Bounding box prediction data
+--
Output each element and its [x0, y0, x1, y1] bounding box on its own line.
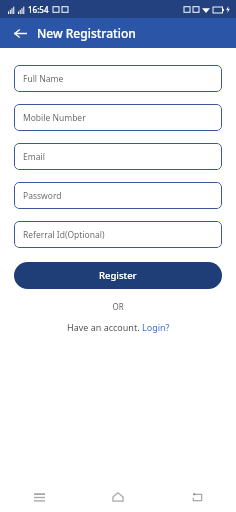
button[interactable]: Mobile Number: [14, 104, 222, 131]
staticText: 16:54: [28, 4, 49, 15]
staticText: Password: [23, 190, 62, 202]
button[interactable]: Password: [14, 182, 222, 209]
button[interactable]: Email: [14, 143, 222, 170]
button[interactable]: Register: [14, 262, 222, 289]
staticText: OR: [0, 301, 236, 312]
button[interactable]: Back: [10, 23, 30, 43]
button[interactable]: Referral Id(Optional): [14, 221, 222, 248]
staticText: New Registration: [37, 25, 136, 41]
staticText: Register: [99, 269, 137, 282]
button[interactable]: Login?: [142, 321, 170, 333]
button[interactable]: Home: [100, 482, 136, 512]
staticText: Login?: [142, 321, 170, 333]
staticText: Mobile Number: [23, 112, 86, 124]
staticText: Have an account.: [67, 321, 142, 333]
staticText: Referral Id(Optional): [23, 229, 105, 241]
staticText: Email: [23, 151, 45, 163]
button[interactable]: Recents: [21, 482, 57, 512]
button[interactable]: Back: [179, 482, 215, 512]
button[interactable]: Full Name: [14, 65, 222, 92]
staticText: Full Name: [23, 73, 64, 85]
+--
## TASK TO COMPLETE
A verbatim transcript of the entries above is required, with the pictures left out.

## WRITTEN RESPONSE
Output each element and its [x0, y0, x1, y1] bounding box on its own line.
button[interactable]: Mobile Number: [14, 104, 222, 131]
staticText: 16:54: [28, 4, 49, 15]
staticText: Password: [23, 190, 62, 202]
button[interactable]: Password: [14, 182, 222, 209]
button[interactable]: Email: [14, 143, 222, 170]
button[interactable]: Register: [14, 262, 222, 289]
staticText: OR: [0, 301, 236, 312]
button[interactable]: Back: [10, 23, 30, 43]
button[interactable]: Referral Id(Optional): [14, 221, 222, 248]
staticText: New Registration: [37, 25, 136, 41]
staticText: Register: [99, 269, 137, 282]
button[interactable]: Login?: [142, 321, 170, 333]
button[interactable]: Home: [100, 482, 136, 512]
staticText: Login?: [142, 321, 170, 333]
staticText: Mobile Number: [23, 112, 86, 124]
staticText: Have an account.: [67, 321, 142, 333]
staticText: Referral Id(Optional): [23, 229, 105, 241]
staticText: Email: [23, 151, 45, 163]
button[interactable]: Recents: [21, 482, 57, 512]
button[interactable]: Back: [179, 482, 215, 512]
button[interactable]: Full Name: [14, 65, 222, 92]
staticText: Full Name: [23, 73, 64, 85]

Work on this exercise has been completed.